\(\newcommand{\R}{\mathbb{R}}\)
\(\newcommand{\N}{\mathbb{N}}\)
\(\newcommand{\Z}{\mathbb{Z}}\)
\(\newcommand{\E}{\mathbb{E}}\)
\(\newcommand{\P}{\mathbb{P}}\)
\(\newcommand{\var}{\text{var}}\)
\(\newcommand{\sd}{\text{sd}}\)
\(\newcommand{\cov}{\text{cov}}\)
\(\newcommand{\cor}{\text{cor}}\)
\(\newcommand{\bias}{\text{bias}}\)
\(\newcommand{\mse}{\text{mse}}\)
\(\newcommand{\bs}{\boldsymbol}\)

Suppose again that we have an observable random variable \(\bs{X}\) for an experiment, that takes values in a set \(S\). Suppose also that distribution of \(\bs{X}\) depends on an unknown parameter \(\theta\), taking values in a parameter space \(\Theta\). Specifically, we will denote the probability density function of \(\bs{X}\) on \(S\) by \(f_\theta\) for \(\theta \in \Theta\). Of course, our data variable \(\bs{X}\) will almost always be vector-valued. The parameter \(\theta\) may also be vector-valued.

The likelihood function \(L\) is the function obtained by reversing the roles of \(\bs{x}\) and \(\theta\) in the probability density function; that is, we view \(\theta\) as the variable and \(\bs{x}\) as the given information (which is precisely the point of view in estimation): \[ L_\bs{x}(\theta) = f_\theta(\bs{x}); \quad \theta \in \Theta, \; \bs{x} \in S \] In the method of maximum likelihood, we try to find a value \(u(\bs{x})\) of the parameter \(\theta\) that maximizes \(L_\bs{x}(\theta)\) for each \(\bs{x} \in S\). If we can do this, then the statistic \(u(\bs{X})\) is called a maximum likelihood estimator of \(\theta\). The method is intuitively appealing—we try to find the values of the parameters that would have most likely produced the data we in fact observed.

Since the natural logarithm function is strictly increasing on \( (0, \infty) \), the maximum value of \(L_\bs{x}(\theta)\), if it exists, will occur at the same points as the maximum value of \(\ln\left[L_\bs{x}(\theta)\right]\). This latter function is called the log likelihood function and in many cases is easier to work with than the likelihood function (typically because the probability density function \(f_\theta(\bs{x})\) has a product structure).

An important special case is when \(\bs{\theta} = (\theta_1, \theta_2, \ldots, \theta_k)\) is a vector of \(k\) real parameters, so that \(\Theta \subseteq \R^k\).

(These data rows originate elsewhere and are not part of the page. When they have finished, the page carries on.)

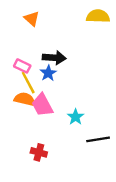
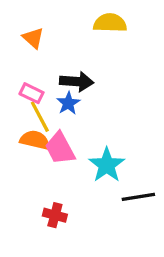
yellow semicircle: (98, 16) -> (110, 23), moved
orange triangle: (32, 19) -> (33, 38), moved
cyan star: (76, 117) -> (107, 165), size x1.5

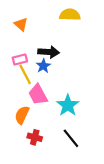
pink rectangle: (32, 93) -> (20, 59), turned -40
orange semicircle: (35, 140) -> (22, 115), moved, turned -78
black line: (138, 197) -> (71, 138), moved, turned 60

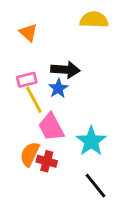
red cross: (35, 137) -> (47, 161), moved

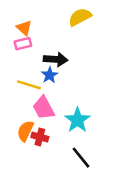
yellow semicircle: (94, 20) -> (80, 17), turned -30
pink rectangle: (27, 80) -> (23, 44), moved
yellow line: (34, 100) -> (29, 85), turned -45

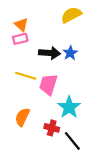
blue star: (50, 75) -> (70, 53), moved
pink trapezoid: (43, 108) -> (48, 84), moved, turned 45
red cross: (40, 137) -> (52, 128), moved

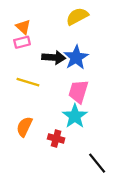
blue star: (70, 53) -> (76, 57), size x1.5
pink trapezoid: (48, 84) -> (78, 92), moved
black line: (72, 141) -> (97, 163), moved

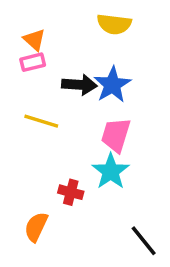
yellow semicircle: (77, 16) -> (114, 24), turned -145
orange semicircle: (24, 127) -> (36, 227), moved
red cross: (56, 138) -> (71, 192), moved

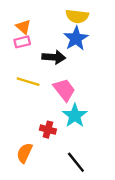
blue star: (112, 85) -> (76, 38), moved
pink trapezoid: (116, 135) -> (64, 90), moved, turned 125
black line: (144, 241) -> (76, 162), moved

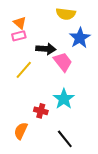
blue star: (76, 38) -> (80, 38), moved
yellow line: (28, 82) -> (24, 70), turned -66
pink trapezoid: (64, 90) -> (63, 62), moved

In this case, the maximum likelihood problem is to maximize a function of several variables. If \(\Theta\) is a continuous set, the methods of calculus can be used. If the maximum value of \(L_\bs{x}\) occurs at a point \(\bs{\theta}\) in the interior of \(\Theta\), then \(L_\bs{x}\) has a local maximum at \(\bs{\theta}\). Therefore, assuming that the likelihood function is differentiable, we can find this point by solving \[ \frac{\partial}{\partial \theta_i} L_\bs{x}(\bs{\theta}) = 0, \quad i \in \{1, 2, \ldots, k\} \] or equivalently \[ \frac{\partial}{\partial \theta_i} \ln\left[L_\bs{x}(\bs{\theta})\right] = 0, \quad i \in \{1, 2, \ldots, k\} \] On the other hand, the maximum value may occur at a boundary point of \(\Theta\), or may not exist at all.

Consider next the case where our outcome variable \(\bs{X} = (X_1, X_2, \ldots, X_n)\) is a random sample of size \(n\) from the distribution of a random variable \(X\) taking values in \(R\), with probability density function \(g_\theta\) for \(\theta \in \Theta\). Then \(\bs{X}\) takes values in \(S = R^n\), and the joint probability density function of \(\bs{X}\) is the product of the marginal probability density functions. Thus, the likelihood function in this special case becomes \[ L_\bs{x}(\theta) = \prod_{i=1}^n g_\theta(x_i); \quad \bs{x} = (x_1, x_2, \ldots, x_n) \in S, \; \theta \in \Theta \] and hence the log likelihood function becomes \[ \ln\left[L_\bs{x}(\theta)\right] = \sum_{i=1}^n \ln\left[g_\theta(x_i)\right]; \quad \bs{x} = (x_1, x_2, \ldots, x_n) \in S, \; \theta \in \Theta \]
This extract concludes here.